Ne taarruz ne müdafaa, sadece tetkik ..

İnananlar için kafa karıştırıcı ve sarsıcı bir kitap. Kur'an'dan âyetler, Tevrat ve Sümer dini ve kanunları karşılaştırılarak oluşturulmuş bir eser. Okuyanlar görecektir ki, bazı yorumlar zorlama ve tutarsız. (Yabancı kaynaklardan alıntı yapmak, yabancı yazarların haklı olduğunu göstermez!) Kaynaklar yetersiz. Örneğin; Muazzez Hanım'ın (daha kitabın başında) aralarda kullandığı ''bir kitapta okumuştum.'' ifadesi sonrası kaynak göstermemesi hiçbir ilmî çalışma için geçerli değildir. (Birçok konuda kaynak gösterip bu ifadelerinde neden kaynak göstermemiş acep?) 
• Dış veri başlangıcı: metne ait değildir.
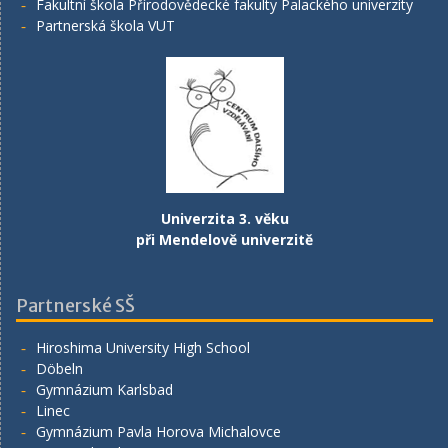
Fakultní škola Přírodovědecké fakulty Palackého univerzity
Partnerská škola VUT
Univerzita 3. věku
při Mendelově univerzitě
Partnerské SŠ
Hiroshima University High School
Döbeln
Gymnázium Karlsbad
Linec
Gymnázium Pavla Horova Michalovce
Nuh Tufanı, ilk yaratılış, dinlerin karşılaştırılması, başörtüsünün tarihi gibi birçok konu yer alıyor. Örneğin; eski zamanlarda başörtüsü bir saygınlık belirtisiydi ama yazar yazıya direk başörtüsünün genel kadınların diğer kadınlardan farklı olduğunun bilinmesi için olduğunu belirterek başlamış. İslâmda ise başörtüsünün basitçe 'erkekten kaçınma' olarak geçtiğini söylemiş. Oysaki İslâmiyet'te örtünmenin amacı; başkasının bakışlarından ve etraftaki günahlardan korunmak, erkeklerin gözlerini sakınması kadınların ise iffetini koruması içindir. Ayrıca başörtüsü sadece İslâm dininde değil, Yahudilik ve Hristiyanlık olmak üzere eski toplumların inanışlarında da yeri vardır! Öte yandan, Hz. Meryem'e ithafen Türk destanlarında olduğu gibi çeşitli halkların efsanelerinde de ilginç gebe kalma hikâyelerinin mevcut olduğu ifade edilmiş. Yazar ayrıca Sümer efsaneleri, Tevrat ve Kur'an'ı karşılaştırayım derken konuların Kur'an-ı Kerim'de çok yüzeysel anlatıldığından (hatta Tevrat'ta geçen hikâyelerin Kur'an'da yarım yamalak anlatıldığından) dem vurmuş. Kur'an zaten az ve öz anlatır. Bunu din âlimleri daha iyi bilir ki, daha iyi anlamak için tefsirinden faydalanıyoruz. Dahası yazar yabancı bir yazarın (Robert Cooper) fikrini ortaya koymuş: ''İlk insanın çamurdan meydana geldiğini, hayat nefesi verilerek canlandığına inanmak... ancak barbarların yaşadığı çağa ait olmalı.'' diyor. İnanmayanlar olabilir, inananlara çamur atmasınlar yeter ki.. Adı geçen yazar kitabın başka bir yerinde Tanrı bildirisinin uydurma olduğunu, Tevrat'ı Hz. Musa'nın yazdığını, Eyüp Peygamber'in hikâyesinin Yahudilerde olmadığı için dâhice yazılmış bir kompozisyon olduğunu söylüyor. Diğer yandan yazarımız, Sümer'de aşk ve bereket tanrıçası İnanna ile Çoban tanrısı Dummuzi'nin birlikteliğini defalarca anlatmış, acaba dedim kaçırdığım daha ayrıntılı bir yer mi vardı diye düşündüm, yok zaten bilinen aynı efsaneyi kitabın her yerinde anlatmış. Kitabına kaynak olarak aldığı Turan Dursun ve İlhan Arsel kitaplarının ufkunu açtığını ifade etmiş, bu yazarların güvenirliğini tam olarak bilmiyorum, kitaplarını okumak gerek elbette ki Muazzez Hanım'ın garip yorumlarını anlamak açısından. 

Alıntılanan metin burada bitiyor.